[Exercise prompt]: Make an exact copy of all the records that follow, apart from the pictures.

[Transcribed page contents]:
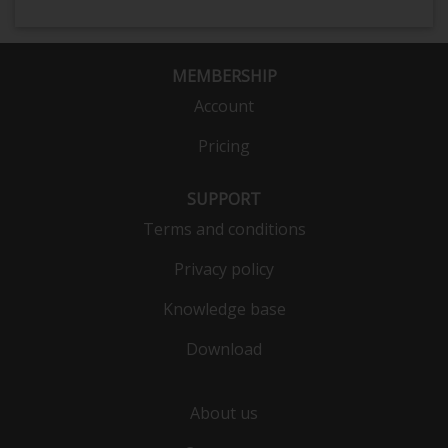
MEMBERSHIP
Account
Pricing
SUPPORT
Terms and conditions
Privacy policy
Knowledge base
Download
About us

[Solution for this problem]:
MEMBERSHIP
Account
Pricing
SUPPORT
Terms and conditions
Privacy policy
Knowledge base
Download
About us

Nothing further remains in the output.